If you are still suffering the impact of one too many drinks over New Year, then you are not alone. A and E departments up and down the country will be counting the cost of excessive alcohol consumption too. Many forget it is the NHS that have been coping with much of the fallout from festive over-indulgence and the consequences of dangerous drinking.
The rise in emergency admissions for alcohol-related health issues is worrying. According to a recent report by the Nuffield Trust, the number of A and E visits has doubled in six years for alcohol poisoning, and there has also been a rise in people ending up in hospital for chronic issues such as liver disease.
This all adds to the burden faced by an already over-stretched health service. The London Ambulance Service even resorted to sending people who'd drunk too much to hospital in taxis or police vans over the festive season. This was in order to free up ambulances for emergencies, demonstrating how alcohol-related harm is a serious problem.
In my opinion, hospitals and the emergency services should not be left to tackle the consequences of excessive drinking except as a very last resort. I'm all in favour of initiatives such as Dry January, which encourage people to have an alcohol-free month and reconsider their relationship with drink, but encouraging abstention for a few weeks is not enough for long term change.

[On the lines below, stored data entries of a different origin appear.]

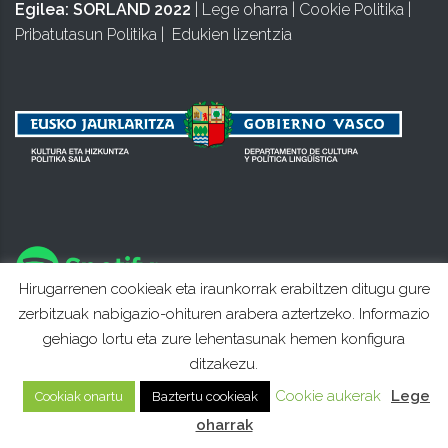
Egilea:
SORLAND 2022
|
Lege oharra
|
Cookie Politika
|
Pribatutasun Politika
|
Edukien lizentzia
Hirugarrenen cookieak eta iraunkorrak erabiltzen ditugu gure
zerbitzuak nabigazio-ohituren arabera aztertzeko. Informazio
gehiago lortu eta zure lehentasunak hemen konfigura
ditzakezu.
Cookie aukerak
Lege
Cookiak onartu
Baztertu cookieak
oharrak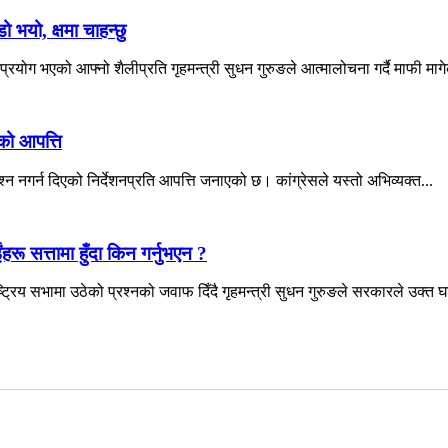
ो भयो, क्षमा चाहन्छु
ोग भएको आफ्नो शैलीप्रति गृहमन्त्री सुधन गुरुङले आत्मालोचना गर्दै माफी माग
सको आपत्ति
श्न नगर्न दिएको निर्देशनप्रति आपत्ति जनाएको छ। कांग्रेसले यस्तो अभिव्यक्त...
ंहरू सत्तामा हुँदा किन गर्नुभएन ?
्रिय सभामा उठेको प्रश्नको जवाफ दिँदै गृहमन्त्री सुधन गुरुङले सरकारले उक्त घ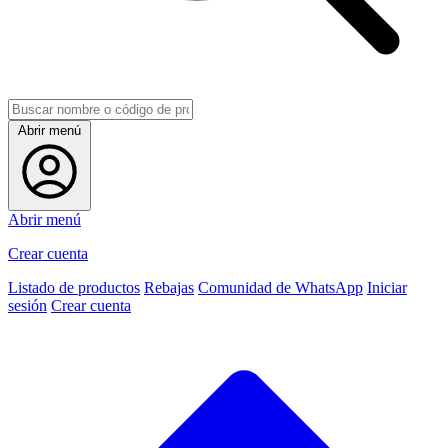
Abrir menú
Abrir menú
Crear cuenta
Listado de productos
Rebajas
Comunidad de WhatsApp
Iniciar
sesión
Crear cuenta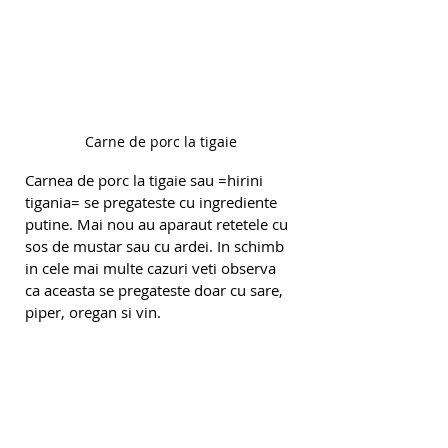
Carne de porc la tigaie
Carnea de porc la tigaie sau =hirini 
tigania= se pregateste cu ingrediente 
putine. Mai nou au aparaut retetele cu 
sos de mustar sau cu ardei. In schimb 
in cele mai multe cazuri veti observa 
ca aceasta se pregateste doar cu sare, 
piper, oregan si vin.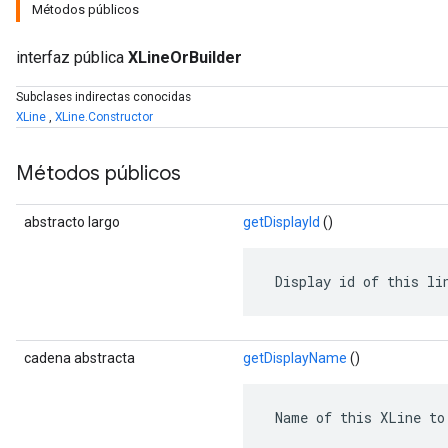
Métodos públicos
interfaz pública
XLineOrBuilder
Subclases indirectas conocidas
XLine
,
XLine.Constructor
Métodos públicos
abstracto largo
getDisplayId
()
 Display id of this li
r
cadena abstracta
getDisplayName
()
 Name of this XLine to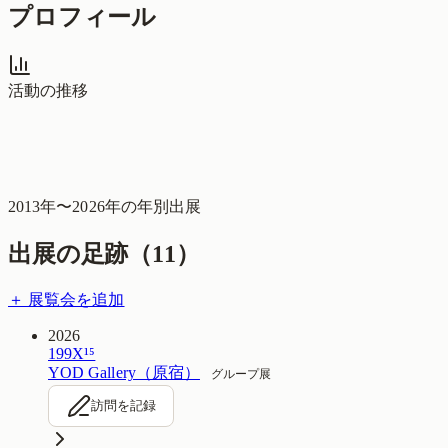
プロフィール
活動の推移
2013
年〜
2026
年の年別出展
出展の足跡（
11
）
＋ 展覧会を追加
2026
199X¹⁵
YOD Gallery（原宿）
グループ展
訪問を記録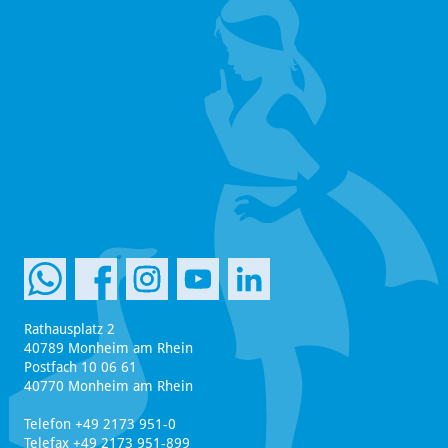
Rathausplatz 2
40789 Monheim am Rhein
Postfach 10 06 61
40770 Monheim am Rhein
Telefon +49 2173 951-0
Telefax +49 2173 951-899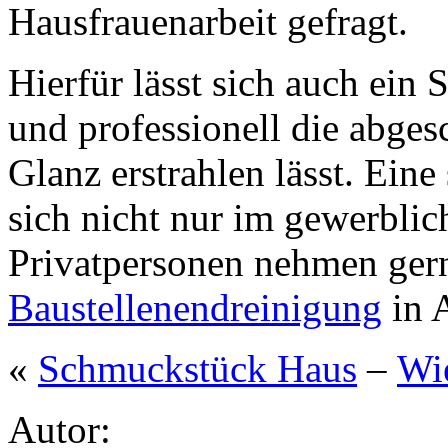
Hausfrauenarbeit gefragt.
Hierfür lässt sich auch ein 
und professionell die abges
Glanz erstrahlen lässt. Ein
sich nicht nur im gewerbli
Privatpersonen nehmen gern
Baustellenendreinigung
in 
«
Schmuckstück Haus
–
Wie
Autor: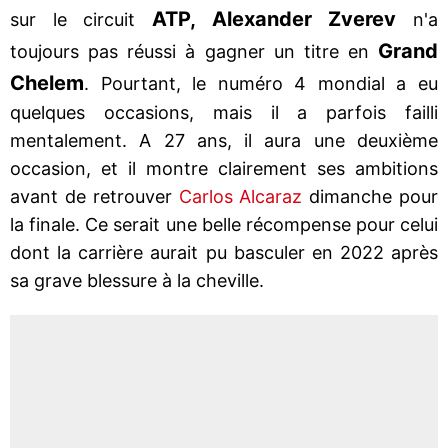
ATP, Alexander Zverev
sur le circuit
n'a
Grand
toujours pas réussi à gagner un titre en
Chelem
. Pourtant, le numéro 4 mondial a eu
quelques occasions, mais il a parfois failli
mentalement. A 27 ans, il aura une deuxième
occasion, et il montre clairement ses ambitions
avant de retrouver
Carlos Alcaraz
dimanche pour
la finale. Ce serait une belle récompense pour celui
dont la carrière aurait pu basculer en 2022 après
sa grave blessure à la cheville.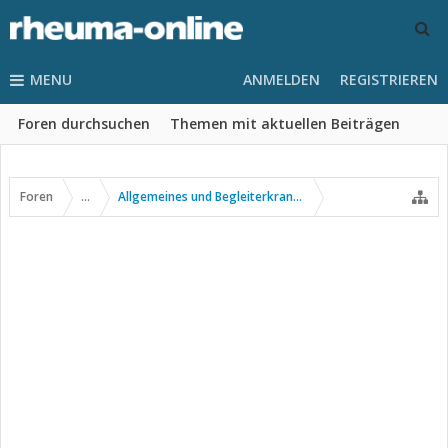
MENU
ANMELDEN
REGISTRIEREN
Foren durchsuchen
Themen mit aktuellen Beiträgen
Foren
...
Allgemeines und Begleiterkrankungen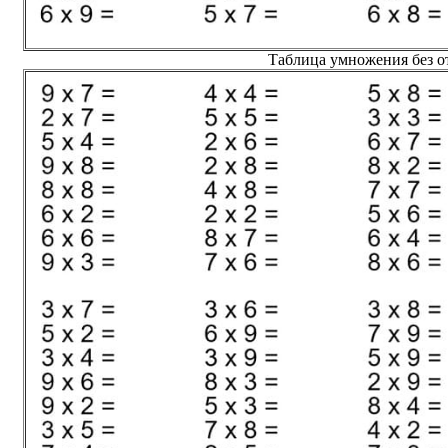
Таблица умножения без от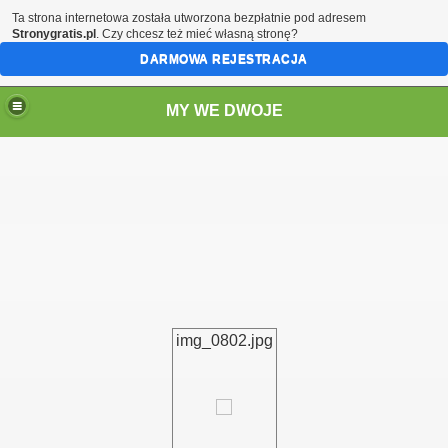
Ta strona internetowa została utworzona bezpłatnie pod adresem
Stronygratis.pl
. Czy chcesz też mieć własną stronę?
DARMOWA REJESTRACJA
MY WE DWOJE
img_0802.jpg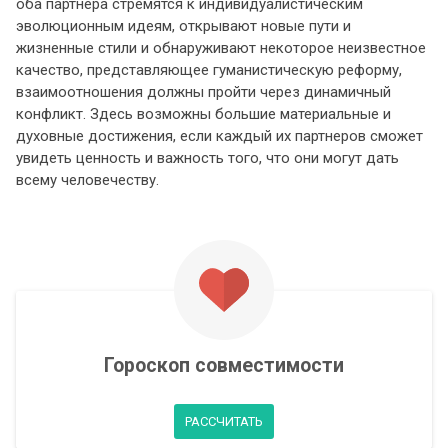
оба партнера стремятся к индивидуалистическим
эволюционным идеям, открывают новые пути и
жизненные стили и обнаруживают некоторое неизвестное
качество, представляющее гуманистическую реформу,
взаимоотношения должны пройти через динамичный
конфликт. Здесь возможны большие материальные и
духовные достижения, если каждый их партнеров сможет
увидеть ценность и важность того, что они могут дать
всему человечеству.
Гороскоп совместимости
РАССЧИТАТЬ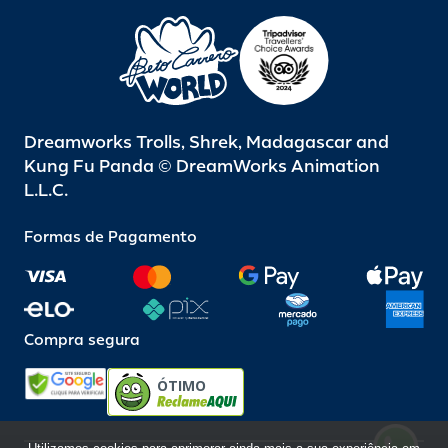
Dreamworks Trolls, Shrek, Madagascar and
Kung Fu Panda © DreamWorks Animation
L.L.C.
Formas de Pagamento
Compra segura
ÓTIMO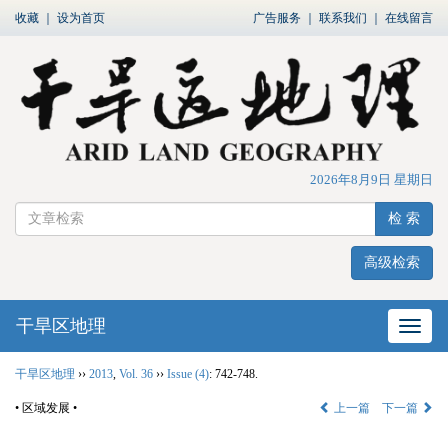
收藏
｜
设为首页
广告服务
｜
联系我们
｜
在线留言
2026年8月9日 星期日
检 索
高级检索
干旱区地理
网站
干旱区地理
››
2013
,
Vol. 36
››
Issue (4)
: 742-748.
• 区域发展 •
上一篇
下一篇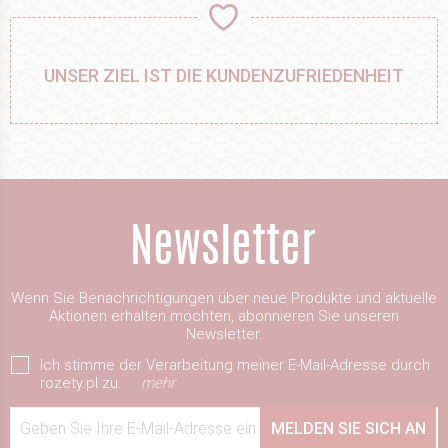
UNSER ZIEL IST DIE KUNDENZUFRIEDENHEIT
Wenn Sie Benachrichtigungen über neue Produkte und aktuelle
Aktionen erhalten möchten, abonnieren Sie unseren
Newsletter.
Ich stimme der Verarbeitung meiner E-Mail-Adresse durch
rozety.pl zu.
mehr
Geben Sie Ihre E-Mail-Adresse ein
MELDEN SIE SICH AN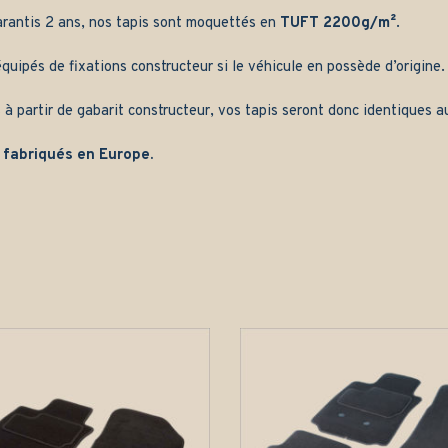
arantis 2 ans, nos tapis sont moquettés en
TUFT 2200g/m²
.
quipés de fixations constructeur si le véhicule en possède d’origine.
 à partir de gabarit constructeur, vos tapis seront donc identiques au
 fabriqués en Europe.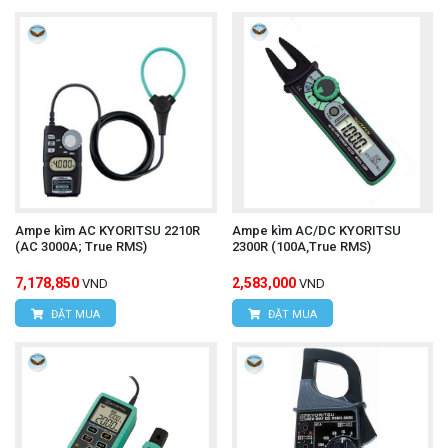
Ampe kìm AC KYORITSU 2210R
Ampe kìm AC/DC KYORITSU
(AC 3000A; True RMS)
2300R (100A,True RMS)
7,178,850
2,583,000
VND
VND
ĐẶT MUA
ĐẶT MUA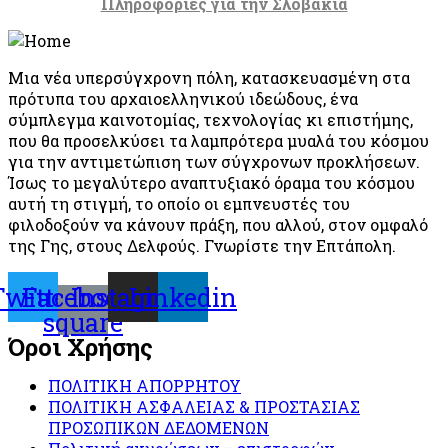
Πληροφορίες για την Σλοβακία
Μια νέα υπερσύγχρονη πόλη, κατασκευασμένη στα
πρότυπα του αρχαιοελληνικού ιδεώδους, ένα
σύμπλεγμα καινοτομίας, τεχνολογίας κι επιστήμης,
που θα προσελκύσει τα λαμπρότερα μυαλά του κόσμου
για την αντιμετώπιση των σύγχρονων προκλήσεων.
Ίσως το μεγαλύτερο αναπτυξιακό όραμα του κόσμου
αυτή τη στιγμή, το οποίο οι εμπνευστές του
φιλοδοξούν να κάνουν πράξη, που αλλού, στον ομφαλό
της Γης, στους Δελφούς. Γνωρίστε την Επτάπολη.
Twitter
Facebook-
Instagram
Linkedin
square
Όροι Χρήσης
ΠΟΛΙΤΙΚΗ ΑΠΟΡΡΗΤΟΥ
ΠΟΛΙΤΙΚΗ ΑΣΦΑΛΕΙΑΣ & ΠΡΟΣΤΑΣΙΑΣ
ΠΡΟΣΩΠΙΚΩΝ ΔΕΔΟΜΕΝΩΝ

We need to go further if we are going to reverse the rising trend of alcohol-related A and E admissions and cut the £21 billion cost to society of harmful drinking. As well as more resources for community support, we need services that identify problem drinking at an earlier stage. We must also ensure the right education and support are there for individuals and families. That's why investment, rather than the proposed budget cuts, in social care and public health is vital.
Problem drinking is never just about alcohol. Drinking is often a crutch for other underlying factors. Mental health issues, low self-esteem and stress can drive people to consume alcohol to a harmful degree in the first place. People turn to alcohol to self-medicate against psychological distress or to lift a low mood, especially at this time of year. But the release it gives people is only temporary and can cause long-term physical harm, which is why it is crucial that there are support services available with specialist staff trained in helping people recover from addiction. These services should appeal to everyone because harmful drinking is an issue that can affect anyone in society regardless of social background.
Turning Point runs the Resolution Clinic in areas including London's Westminster, the Cotswolds and Medway, which is targeted at working professionals. Staff have already identified a significant un-met demand, for example, from women who binge drink to relieve job-related stress and wouldn't otherwise access support. The Resolution Clinic offers evening advice sessions for people who need support yet do not have time to attend sessions during the day, or who feel uncomfortable attending mainstream services. More services like these are needed.
Poverty is another major factor in alcohol dependency. What the Nuffield report highlights is that rates of emergency hospital admissions are highest in deprived areas of the country. This backs up studies that already show a strong association between poverty, social exclusion and alcohol misuse. Penalising those who are less well-off through welfare reforms could make those on the margins feel even more disengaged from the rest of society.
The more they become disengaged, the greater the risk they will seek escape from the impact of austerity through alcohol dependency and other forms of substance misuse. This has consequences for all of us, both in terms of a human cost and an economic one.
There are no quick fixes when it comes to recovery. It takes patience, commitment and dedicated support. The support exists but, to stop people ending up in hospital, we need the government to focus on prevention and early intervention. We can but hope that improving access to alcohol treatment is among the Prime Minister's New Year resolutions for 2016.